I don’t know about you, but being called “chickenshit,” even if it wasn’t by a high White House official, would make my blood pressure rise.
Tell me I’m “afraid” to do this or that, and I might disagree or resent it, but it wouldn’t make me want to punch you in the nose. Change that to “chicken,” and it probably would. Add “shit,” and I’d take a swing at you — unless, that is, you’re talking anonymously to Jeffrey Goldberg for The Atlantic, in which case I’d have to punch the wall.
Why do we react so differently to words that essentially mean the same thing?
The obvious answer is, because they have very different emotional registers. If I say, “John is afraid to tell the truth to Mary,” I’m revealing nothing of my feelings about John; it’s perfectly possible that I like and respect him and am simply commenting on a problem that he has. If, on the other hand, I say, “John is too chicken to tell the truth to Mary,” I’m expressing my opinion of John’s character — and it isn’t flattering. And if I substitute “chickenshit” for “chicken,” I’m redoubling my contempt while adding a sharp edge of aggression.

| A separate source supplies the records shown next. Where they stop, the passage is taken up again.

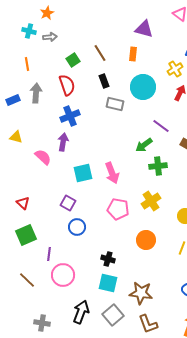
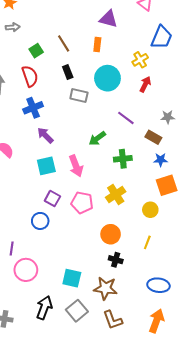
purple arrow: (63, 142) -> (45, 135), moved, turned -54
green arrow: (144, 145) -> (97, 138), moved
purple square: (68, 203) -> (52, 199), moved
black cross: (108, 259) -> (116, 260), moved

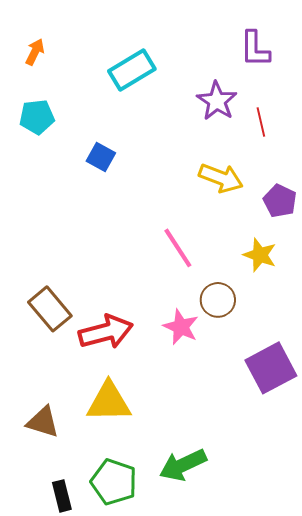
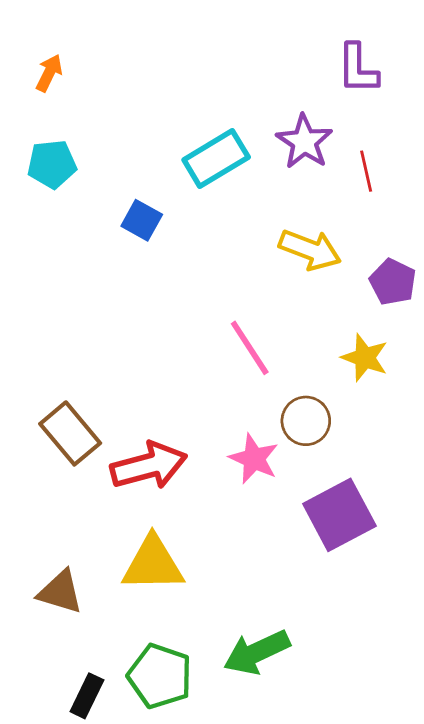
cyan rectangle: (132, 70) -> (216, 159), moved
purple square: (271, 368) -> (339, 515), moved
black rectangle: (62, 496) -> (87, 696), turned 40

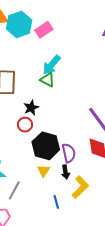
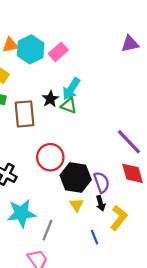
black star: (31, 108) -> (50, 99), moved
red circle: (25, 125) -> (50, 157), size x1.6

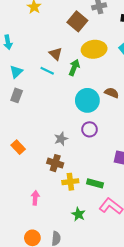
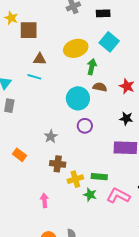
brown square: (77, 21) -> (29, 30), moved, turned -30
brown triangle: (56, 54) -> (40, 59), turned -32
green arrow: (74, 67) -> (92, 67), moved
gray star: (61, 139) -> (51, 136), moved
green star: (78, 214) -> (90, 195), moved

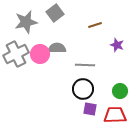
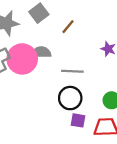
brown line: (95, 25) -> (68, 27), moved, turned -32
pink circle: (40, 54) -> (22, 59), size x1.4

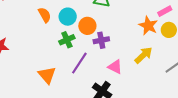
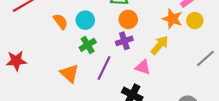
orange circle: (87, 26) -> (128, 19), moved
yellow arrow: (143, 55) -> (160, 45), moved
orange triangle: (47, 75) -> (70, 73), moved

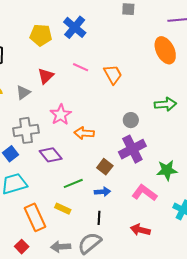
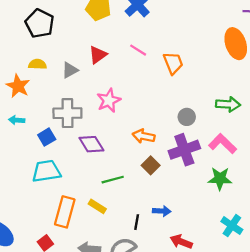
orange arrow: (84, 133) -> (144, 136), moved
blue arrow: (102, 192) -> (162, 211), moved
pink L-shape: (144, 193) -> (223, 144), moved
orange rectangle: (35, 217) -> (65, 212), turned 32

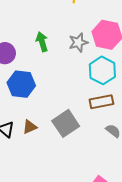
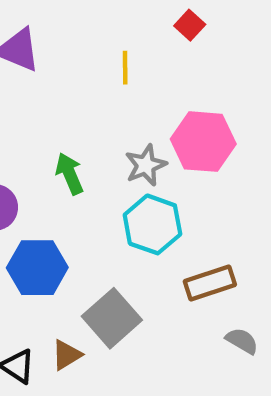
cyan hexagon: (102, 70) -> (152, 224), moved
gray square: (66, 123) -> (112, 318), moved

Now, I’m implying, it’s I who might like to take a swing at John.
“Chicken,” as I remember it from the streets of New York, was a boys’ word that wasn’t used much after adolescence. (Girls could, and sometimes did, use it, too, of course, but only if they wanted to sound like boys.) Yet in one’s preteens and teens, it was one of the most feared words there were. “Whatsa matter, you chicken?” was a taunt heard in a wide variety of situations, and it always involved the innuendo that if you didn’t do what you were being challenged to do (stand and fight, shoplift a candy bar, hitch a ride on the back of a bus), you were a coward — and to be a coward was to be unmanly and a disgrace. In the struggle for self-respect and a proud sense of masculinity that so much of male adolescence consisted of, “chicken” was close to the last word that you wanted to have hurled at you.
Although I haven’t been a boy for a long time, I suppose it still is. And when inserted into an adult context, as it was by Jeffrey Goldberg’s source in The Atlantic, it has an oddly adolescent ring, as if the Obama administration were one gang of teenagers, the Netanyahu administration another and the relationship between them a testosterone contest. Calling Netanyahu a “chicken” for not bombing Iran or making concessions to the Palestinians, regardless of whether these and other Israeli decisions have or have not been based on fear, does not speak well for the maturity of the speaker.
And “chickenshit” is, of course, far worse. It is a profanity, which “chicken” is not — and if we consider the matter for a moment, it is easy to see that profanity generally is (or at least once was) considered bad manners because it tends to express a socially unacceptable degree of belligerence. Calling someone a “f–king bastard” is different from calling him a “scoundrel” — not because you are saying something different about him, but because you are saying something different about yourself: namely, that you would gladly wring that person’s neck if he were kind enough to place it in your hands.
It’s the same with the “shit” in “chickenshit”: It introduces an element of psychological violence into an otherwise nonviolent statement, just as it does in words like “bullshit” and “horseshit.” (Not for nothing is uncontrollable profanity known in medical circles as “coprolalia,” from the Greek words for “excrement” and “babbling.”) In fact, brain scientists know today that both the production and reception of so-called swear words are processed by a different part of the brain from that which processes language in general. Whereas ordinary speech is generated and analyzed in the Wernicke’s and Broca’s areas of the left cerebral hemisphere, profanity is dealt with by the limbic system and basal ganglia, which govern emotion, impulse control and motor functions. This is why a brain malfunction like Tourette’s syndrome can have a coprolaliac accompaniment.
Profanity and violence often go together. A high percentage of arguments leading to violence are ones in which profanity is used, and conversely, arguments in which it is refrained from are much more likely to end peaceably. It is, needless to say, a sign of how tense relations between the United States and Israeli governments have become that a high official in the former refers on record to the head of the latter as a chickenshit. It is also, however, a sign of how childish some of the anger is. What is at stake in the relationship is too important to be left to men who think and feel like boys. There’s already enough violence in the Middle East without them.